State Key Laboratory of Marine Geology, Tongji University, Shanghai 200092, China.
School of Information Technology and Electrical Engineering, The University of Queensland, St. Lucia, QLD 4072, Australia.
Sensors (Basel). 2018 Aug 10;18(8):2628. doi: 10.3390/s18082628.

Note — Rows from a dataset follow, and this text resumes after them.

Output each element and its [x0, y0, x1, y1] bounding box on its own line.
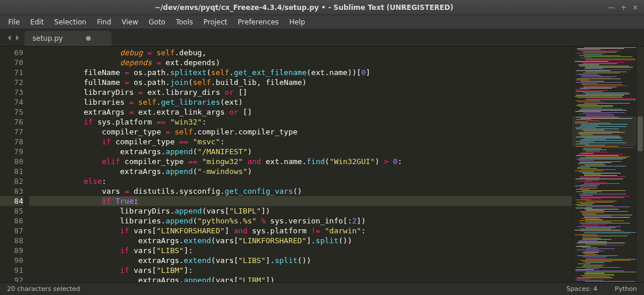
menu-view[interactable]: View	[117, 16, 142, 28]
menubar: FileEditSelectionFindViewGotoToolsProjec…	[0, 15, 644, 29]
line-number[interactable]: 90	[0, 255, 23, 265]
line-number[interactable]: 69	[0, 48, 23, 58]
code-line[interactable]: libraryDirs.append(vars["LIBPL"])	[29, 206, 572, 216]
line-number[interactable]: 76	[0, 117, 23, 127]
code-area[interactable]: debug = self.debug, depends = ext.depend…	[29, 47, 572, 282]
line-number[interactable]: 78	[0, 137, 23, 147]
line-number[interactable]: 89	[0, 246, 23, 255]
code-line[interactable]: extraArgs.append("-mwindows")	[29, 166, 572, 176]
tab-label: setup.py	[33, 34, 63, 42]
code-line[interactable]: debug = self.debug,	[29, 48, 572, 58]
menu-project[interactable]: Project	[199, 16, 232, 28]
menu-selection[interactable]: Selection	[49, 16, 91, 28]
line-number[interactable]: 71	[0, 67, 23, 77]
line-number[interactable]: 88	[0, 236, 23, 246]
scrollbar[interactable]	[636, 47, 644, 282]
line-number[interactable]: 79	[0, 147, 23, 157]
menu-preferences[interactable]: Preferences	[233, 16, 284, 28]
menu-help[interactable]: Help	[285, 16, 310, 28]
line-number[interactable]: 72	[0, 77, 23, 87]
code-line[interactable]: if vars["LIBM"]:	[29, 265, 572, 275]
gutter[interactable]: 6970717273747576777879808182838485868788…	[0, 47, 29, 282]
line-number[interactable]: 87	[0, 226, 23, 236]
line-number[interactable]: 70	[0, 58, 23, 67]
code-line[interactable]: compiler_type = self.compiler.compiler_t…	[29, 127, 572, 137]
code-line[interactable]: extraArgs.extend(vars["LIBS"].split())	[29, 255, 572, 265]
dirty-indicator-icon	[86, 36, 91, 41]
minimap-viewport[interactable]	[573, 116, 636, 145]
line-number[interactable]: 74	[0, 97, 23, 107]
menu-find[interactable]: Find	[92, 16, 116, 28]
code-line[interactable]: depends = ext.depends)	[29, 58, 572, 67]
minimize-icon[interactable]: —	[608, 3, 615, 12]
line-number[interactable]: 75	[0, 107, 23, 117]
code-line[interactable]: extraArgs.append("/MANIFEST")	[29, 147, 572, 157]
code-line[interactable]: libraries.append("python%s.%s" % sys.ver…	[29, 216, 572, 226]
line-number[interactable]: 84	[0, 196, 23, 206]
minimap[interactable]	[572, 47, 636, 282]
code-line[interactable]: if sys.platform == "win32":	[29, 117, 572, 127]
code-line[interactable]: if vars["LIBS"]:	[29, 246, 572, 255]
editor: 6970717273747576777879808182838485868788…	[0, 47, 644, 282]
window-title: ~/dev/envs/pyqt/cx_Freeze-4.3.4/setup.py…	[0, 3, 608, 12]
line-number[interactable]: 77	[0, 127, 23, 137]
code-line[interactable]: extraArgs.extend(vars["LINKFORSHARED"].s…	[29, 236, 572, 246]
code-line[interactable]: ················if·True:	[29, 196, 572, 206]
nav-back-icon[interactable]	[6, 33, 13, 44]
status-indent[interactable]: Spaces: 4	[566, 285, 597, 293]
code-line[interactable]: if vars["LINKFORSHARED"] and sys.platfor…	[29, 226, 572, 236]
code-line[interactable]: if compiler_type == "msvc":	[29, 137, 572, 147]
line-number[interactable]: 83	[0, 186, 23, 196]
code-line[interactable]: extraArgs = ext.extra_link_args or []	[29, 107, 572, 117]
line-number[interactable]: 91	[0, 265, 23, 275]
close-icon[interactable]: ×	[632, 3, 638, 12]
window-controls: — + ×	[608, 3, 644, 12]
tabbar: setup.py	[0, 29, 644, 47]
menu-goto[interactable]: Goto	[144, 16, 170, 28]
line-number[interactable]: 85	[0, 206, 23, 216]
code-line[interactable]: libraries = self.get_libraries(ext)	[29, 97, 572, 107]
maximize-icon[interactable]: +	[621, 3, 627, 12]
line-number[interactable]: 86	[0, 216, 23, 226]
code-line[interactable]: vars = distutils.sysconfig.get_config_va…	[29, 186, 572, 196]
line-number[interactable]: 82	[0, 176, 23, 186]
line-number[interactable]: 73	[0, 87, 23, 97]
status-selection: 20 characters selected	[7, 285, 80, 293]
titlebar: ~/dev/envs/pyqt/cx_Freeze-4.3.4/setup.py…	[0, 0, 644, 15]
line-number[interactable]: 80	[0, 157, 23, 166]
code-line[interactable]: libraryDirs = ext.library_dirs or []	[29, 87, 572, 97]
code-line[interactable]: else:	[29, 176, 572, 186]
nav-arrows	[3, 33, 24, 46]
nav-forward-icon[interactable]	[14, 33, 21, 44]
menu-tools[interactable]: Tools	[171, 16, 198, 28]
line-number[interactable]: 81	[0, 166, 23, 176]
status-syntax[interactable]: Python	[615, 285, 637, 293]
menu-file[interactable]: File	[3, 16, 24, 28]
code-line[interactable]: elif compiler_type == "mingw32" and ext.…	[29, 157, 572, 166]
statusbar: 20 characters selected Spaces: 4 Python	[0, 282, 644, 295]
code-line[interactable]: fullName = os.path.join(self.build_lib, …	[29, 77, 572, 87]
code-line[interactable]: extraArgs.append(vars["LIBM"])	[29, 275, 572, 282]
menu-edit[interactable]: Edit	[26, 16, 48, 28]
scrollbar-thumb[interactable]	[638, 116, 643, 151]
code-line[interactable]: fileName = os.path.splitext(self.get_ext…	[29, 67, 572, 77]
tab-setup-py[interactable]: setup.py	[24, 31, 112, 46]
line-number[interactable]: 92	[0, 275, 23, 282]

With the construction and deployment of seafloor observatories around the world, massive amounts of oceanographic measurement data were gathered and transmitted to data centers. The increase in the amount of observed data not only provides support for marine scientific research but also raises the requirements for data quality control, as scientists must ensure that their research outcomes come from high-quality data. In this paper, we first analyzed and defined data quality problems occurring in the East China Sea Seafloor Observatory System (ECSSOS). We then proposed a method to detect and repair the data quality problems of seafloor observatories. Incorporating data statistics and expert knowledge from domain specialists, the proposed method consists of three parts: a general pretest to preprocess data and provide a router for further processing, data outlier detection methods to label suspect data points, and a data interpolation method to fill up missing and suspect data. The autoregressive integrated moving average (ARIMA) model was improved and applied to seafloor observatory data quality control by using a sliding window and cleaning the input modeling data. Furthermore, a quality control flag system was also proposed and applied to describe data quality control results and processing procedure information. The real observed data in ECSSOS were used to implement and test the proposed method. The results demonstrated that the proposed method performed effectively at detecting and repairing data quality problems for seafloor observatory data.
随着世界各地海底观测站的建设和部署,大量的海洋测量数据被收集并传输到数据中心。观测数据量的增加不仅为海洋科学研究提供了支持,也对数据质量控制提出了更高的要求,因为科学家必须确保他们的研究结果来自高质量的数据。在本文中,我们首先分析并定义了东海海底观测站系统(ECSSOS)中出现的数据质量问题。然后,我们提出了一种检测和修复海底观测站数据质量问题的方法。该方法结合了数据统计和领域专家的知识,包括三个部分:一般的预测试,用于预处理数据并为进一步处理提供路由器;数据异常值检测方法,用于标记可疑数据点;以及数据插值方法,用于填补缺失和可疑数据。我们还改进了自回归综合移动平均(ARIMA)模型,并通过使用滑动窗口和清理输入建模数据,将其应用于海底观测站数据质量控制。此外,我们还提出并应用了一个质量控制标志系统,用于描述数据质量控制结果和处理过程信息。我们使用 ECSSOS 中的真实观测数据来实施和测试所提出的方法。结果表明,该方法在检测和修复海底观测站数据的数据质量问题方面表现出了有效性。